Meghan Markle i Harry złamali zasady odejścia z rodziny królewskiej! Poniosą konsekwencje?!
Meghan Markle (39 l.) i Harry (36 l.) od kilku miesięcy żyją na własną rękę z dala od rodziny królewskiej. Nie oznacza to jednak tego, że nie obowiązują ich już żadne zasady. Wygląda na to, że właśnie je złamali i poniosą tego konsekwencje.
Meghan i Harry od kilku miesięcy układają swoje życie na nowo w USA. Właśnie w końcu kupili dom w Kalifornii i starają się odciąć od rodziny królewskiej.
Nie jest to jednak takie łatwe, gdyż mimo ich odejścia, wciąż obowiązują ich pewne zasady.

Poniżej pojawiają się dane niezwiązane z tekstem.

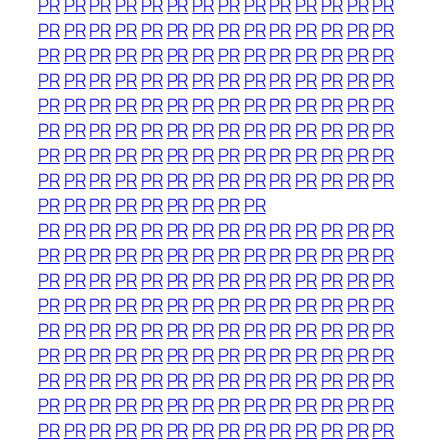
PR
PR
PR
PR
PR
PR
PR
PR
PR
PR
PR
PR
PR
PR
PR
PR
PR
PR
PR
PR
PR
PR
PR
PR
PR
PR
PR
PR
PR
PR
PR
PR
PR
PR
PR
PR
PR
PR
PR
PR
PR
PR
PR
PR
PR
PR
PR
PR
PR
PR
PR
PR
PR
PR
PR
PR
PR
PR
PR
PR
PR
PR
PR
PR
PR
PR
PR
PR
PR
PR
PR
PR
PR
PR
PR
PR
PR
PR
PR
PR
PR
PR
PR
PR
PR
PR
PR
PR
PR
PR
PR
PR
PR
PR
PR
PR
PR
PR
PR
PR
PR
PR
PR
PR
PR
PR
PR
PR
PR
PR
PR
PR
PR
PR
PR
PR
PR
PR
PR
PR
PR
PR
PR
PR
PR
PR
PR
PR
PR
PR
PR
PR
PR
PR
PR
PR
PR
PR
PR
PR
PR
PR
PR
PR
PR
PR
PR
PR
PR
PR
PR
PR
PR
PR
PR
PR
PR
PR
PR
PR
PR
PR
PR
PR
PR
PR
PR
PR
PR
PR
PR
PR
PR
PR
PR
PR
PR
PR
PR
PR
PR
PR
PR
PR
PR
PR
PR
PR
PR
PR
PR
PR
PR
PR
PR
PR
PR
PR
PR
PR
PR
PR
PR
PR
PR
PR
PR
PR
PR
PR
PR
PR
PR
PR
PR
PR
PR
PR
PR
PR
PR
PR
PR
PR
PR
PR
PR
PR
PR
PR
PR
PR
PR
PR
PR
PR
PR
PR
PR
PR
PR
PR
PR
PR
PR
PR
PR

Dlatego z taką rozwagą angażują się w społeczne projekty i dobierają słowa podczas publicznych wypowiedzi. Wszyscy fani Meghan mieli nadzieję, że wróci ona do swojego dawnego zajęcia - aktorstwa.

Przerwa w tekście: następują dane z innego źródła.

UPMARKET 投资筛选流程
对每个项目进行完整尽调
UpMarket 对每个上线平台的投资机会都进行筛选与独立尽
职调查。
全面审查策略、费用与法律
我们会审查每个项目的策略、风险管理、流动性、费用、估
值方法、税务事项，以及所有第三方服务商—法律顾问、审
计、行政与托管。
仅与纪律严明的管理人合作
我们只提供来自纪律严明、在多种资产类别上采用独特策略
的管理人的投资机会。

Nic jednak na to obecnie nie wskazuje. Choć była książęca para bardzo stara się przestrzegać królewskiego regulaminu "megxitu", to jednak wygląda na to, że naruszyli oni jeden z punktów.
Wszystko przez zachęcanie Meghan amerykańskiej społeczności do wzięcia udziału w zbliżających się wyborach prezydenckich. Nie jest tajemnicą, że Meghan od dawna nie darzy sympatią obecnego prezydenta USA - Donalda Trumpa i nie podziela jego poglądów politycznych.

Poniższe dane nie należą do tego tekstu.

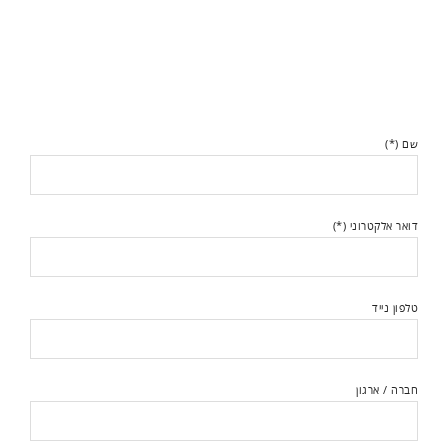
שם (*)
דואר אלקטרוני (*)
טלפון נייד
חברה / ארגון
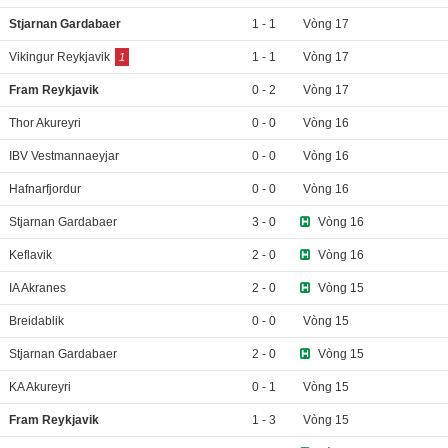
Stjarnan Gardabaer
1
-
1
Vòng 17
Vikingur Reykjavik
1
-
1
Vòng 17
1
Fram Reykjavik
0
-
2
Vòng 17
Thor Akureyri
0
-
0
Vòng 16
IBV Vestmannaeyjar
0
-
0
Vòng 16
Hafnarfjordur
0
-
0
Vòng 16
Stjarnan Gardabaer
3
-
0
Vòng 16
Keflavik
2
-
0
Vòng 16
IA Akranes
2
-
0
Vòng 15
Breidablik
0
-
0
Vòng 15
Stjarnan Gardabaer
2
-
0
Vòng 15
KA Akureyri
0
-
1
Vòng 15
Fram Reykjavik
1
-
3
Vòng 15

"To czas nie tylko na refleksje, lecz także na zdecydowanie działania" - mówił Harry, popierając żonę, podczas ich gościnnego udziału w gali online magazynu "Time".
To właśnie tym przemówieniem mieli naruszyć jeden z punktów umowy. Mówi on o tym, że Harry i Meghan mają trzymać się z dala od polityki. Jak donosi "Sunday Times", rodzina królewska zastanawia się, co począć z niesforną parą.
Możliwe, że karą za ich zachowanie będzie odcięcie ich od funduszy, który dotychczasowo wysyłał książę Karol swojemu synowi. Prócz pieniędzy mogą również stracić swoje tytuły i przynależące do nich przywileje. Do tej pory nie zostały jednak podjęte oficjalne kroki.